You must have known going in that this film could be very divisive...

Yeah, and I know how people react to stuff that goes that deep and doesn't turn away when you think it should. It really is eliciting physical responses from people, which really kind of blows my mind. Just the right succession of pictures and sounds can do that to somebody, which says a lot about the art form.

How do you respond to accusations that your film is anti-female due to the violence done to women, especially your lead character?

I've read one negative review by a fellow who was very upset with me, and very upset that I'm adding to all this negative stuff around women. But I adore women! Watch all of my films! It's like Hitchcock's movies always had scary mothers in them, but if you read about his life he loved his mother dearly. So having a scary mother in a film is what's scary to him. Your mom is the person who's supposed to protect you, and if that person's bad, that's scary. That was scary to him. And to me, women that can be put under the thumb of a man is scary, so I wanted to explore that. Sorry if it's hurting people.

No, the kind of film that challenges its audience to think about what they're watching is sadly rare.

When I started making horror films, I put myself in there -- my personal observations and things that had happened to me, I tried to just put my heart in there. And the stuff is dark and hard, but there's a catharsis I get out of doing it, putting it out there and sharing it with people like, "Look, I see this stuff. Do you see it, too?" Going to horror conventions and having kids come up to me asking, "Did you see that movie where the guy got ripped in half? It was so cool!" And I'm like, yeah I saw it, but I didn't think it was cool. Horror films are starting to be treated like roller coaster rides at amusement parks. You go to a meeting in Hollywood and they're like, "This is what we want to do -- what do you think the good kills will be?"

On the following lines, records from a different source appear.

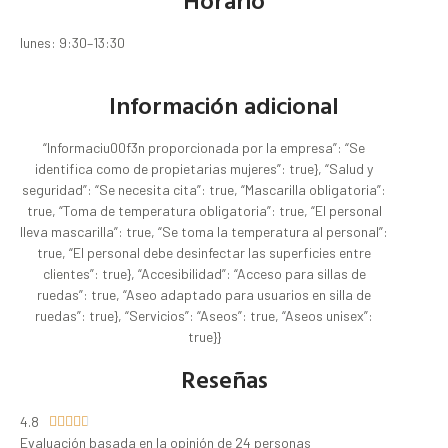
lunes: 9:30–13:30
Información adicional
“Informaciu00f3n proporcionada por la empresa”: “Se
identifica como de propietarias mujeres”: true}, “Salud y
seguridad”: “Se necesita cita”: true, “Mascarilla obligatoria”:
true, “Toma de temperatura obligatoria”: true, “El personal
lleva mascarilla”: true, “Se toma la temperatura al personal”:
true, “El personal debe desinfectar las superficies entre
clientes”: true}, “Accesibilidad”: “Acceso para sillas de
ruedas”: true, “Aseo adaptado para usuarios en silla de
ruedas”: true}, “Servicios”: “Aseos”: true, “Aseos unisex”:
true}}
Reseñas
4.8





Evaluación basada en la opinión de 24 personas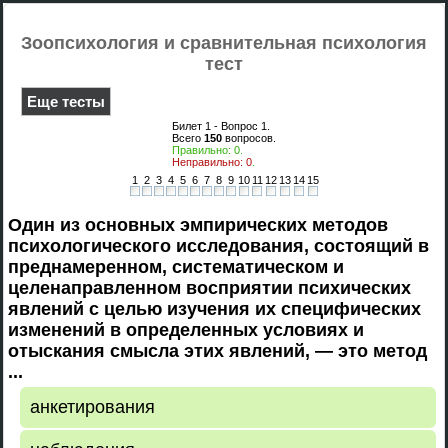
Зоопсихология и сравнительная психология
тест
Еще тесты
Билет 1 - Вопрос
1
.
Всего
150
вопросов.
Правильно:
0
.
Неправильно:
0
.
1
2
3
4
5
6
7
8
9
10
11
12
13
14
15
Один из основных эмпирических методов
психологического исследования, состоящий в
преднамеренном, систематическом и
целенаправленном восприятии психических
явлений с целью изучения их специфических
изменений в определенных условиях и
отыскания смысла этих явлений, — это метод
...
анкетирования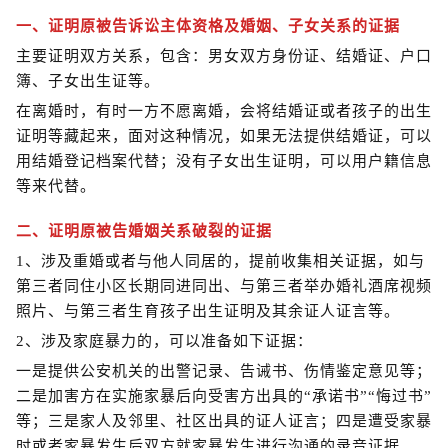
一、证明原被告诉讼主体资格及婚姻、子女关系的证据
主要证明双方关系，包含：男女双方身份证、结婚证、户口
簿、子女出生证等。
在离婚时，有时一方不愿离婚，会将结婚证或者孩子的出生
证明等藏起来，面对这种情况，如果无法提供结婚证，可以
用结婚登记档案代替；没有子女出生证明，可以用户籍信息
等来代替。
二、证明原被告婚姻关系破裂的证据
1、涉及重婚或者与他人同居的，提前收集相关证据，如与
第三者同住小区长期同进同出、与第三者举办婚礼酒席视频
照片、与第三者生育孩子出生证明及其余证人证言等。
2、涉及家庭暴力的，可以准备如下证据：
一是提供公安机关的出警记录、告诫书、伤情鉴定意见等；
二是加害方在实施家暴后向受害方出具的“承诺书”“悔过书”
等；三是家人及邻里、社区出具的证人证言；四是遭受家暴
时或者家暴发生后双方就家暴发生进行沟通的录音证据。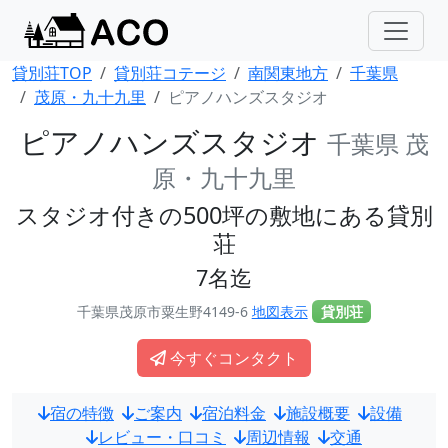
貸別荘TOP
貸別荘コテージ
南関東地方
千葉県
茂原・九十九里
ピアノハンズスタジオ
ピアノハンズスタジオ
千葉県 茂
原・九十九里
スタジオ付きの500坪の敷地にある貸別
荘
7名迄
千葉県茂原市粟生野4149-6
地図表示
貸別荘
今すぐコンタクト
宿の特徴
ご案内
宿泊料金
施設概要
設備
レビュー・口コミ
周辺情報
交通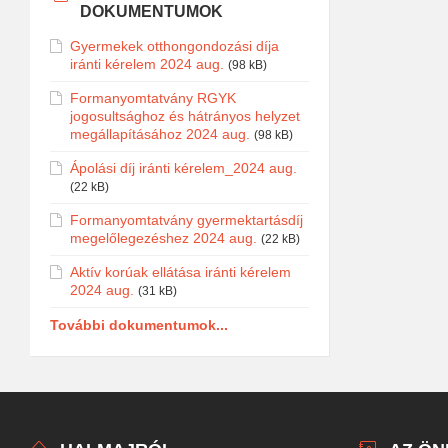
DOKUMENTUMOK
Gyermekek otthongondozási díja
iránti kérelem 2024 aug.
(98 kB)
Formanyomtatvány RGYK
jogosultsághoz és hátrányos helyzet
megállapításához 2024 aug.
(98 kB)
Ápolási díj iránti kérelem_2024 aug.
(22 kB)
Formanyomtatvány gyermektartásdíj
megelőlegezéshez 2024 aug.
(22 kB)
Aktív korúak ellátása iránti kérelem
2024 aug.
(31 kB)
További dokumentumok...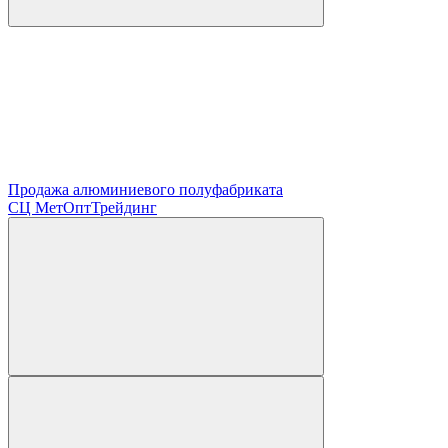
Продажа алюминиевого полуфабриката
СЦ
МетОптТрейдинг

How many times have you had that kind of conversation?

Multiple times! And how do you announce that? What are our kills... Just to turn it into an amusement park ride is a little disturbing in itself to me. Obviously those movies are very popular and entertaining to people, but I'm not capable of that. I can't just brush over our subject matter, especially death. It's the one we're all most afraid of. So I want the movie to make people question why they watch this kind of stuff. What is it that makes me and you and everybody fascinated to see these dark things take place on screen?

Besides the obvious boost in profile, what were the immediate benefits of having the spotlight shown on your film's visceral power?

It's definitely helpful; it makes people realize that this movie really pushed people's buttons. The thing I've seen the most online is people saying, "I want to see it!" And that feeds right into that: Why are we all fascinated with this stuff? We watch horror on the news every night, you know, but instead of just telling it in some sort of emotionally honest way they're selling Viagra and all that kind of stuff in between. They put all sorts of awful images in your head, and it's just a show! I've had my dinner ruined a couple of times just from the things they show. This film is one of those awful stories you hear on the top of the 6 'o clock news: "Here's the most awful thing that happened today!" But this is making you sit in it and examine it and live in that situation. And if you're sitting in a movie theater and you forget you're watching a movie and you start having a physical reaction to it, that's pretty awesome. That's better than 3-D, I can tell you that much.

If The Woman were to come with a warning label, what sort of warning would you give to folks like the man from the Q&A?

That's a really good question. If you're afraid of something being brutally honest about the awful things that happen in this world, then don't watch it. It's nothing if not honest, and it very much plays like a nightmare because nobody's reacting to what's happening in a correct way and you don't know why that is until you've been through the film once. It's designed to be watched multiple times, and its designed to be completely different the second, third, and fourth time you watch it. But if you can't get past the first viewing... But if someone's getting physically upset and it's hurting them in some way, by all means don't watch it, get out!